Segment Open
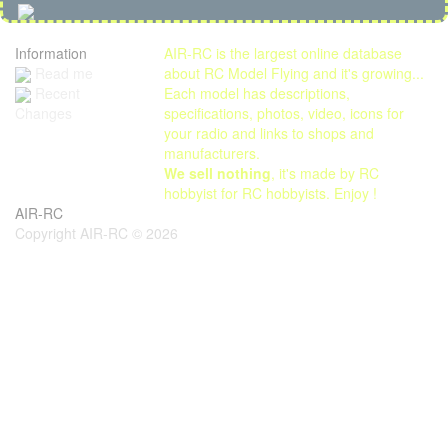
Information
AIR-RC is the largest online database
Read me
about RC Model Flying and it's growing...
Each model has descriptions,
Recent
specifications, photos, video, icons for
Changes
your radio and links to shops and
manufacturers.
We sell nothing
, it's made by RC
hobbyist for RC hobbyists. Enjoy !
AIR-RC
Copyright AIR-RC © 2026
Segment Closed
▶ Description of the task
Word for word, repeat the line holding "about RC Model Flying and it's growing..." and all lines after it through the end of the entries above.

▶ Task response
about RC Model Flying and it's growing...
Each model has descriptions,
Recent
specifications, photos, video, icons for
Changes
your radio and links to shops and
manufacturers.
We sell nothing
, it's made by RC
hobbyist for RC hobbyists. Enjoy !
AIR-RC
Copyright AIR-RC © 2026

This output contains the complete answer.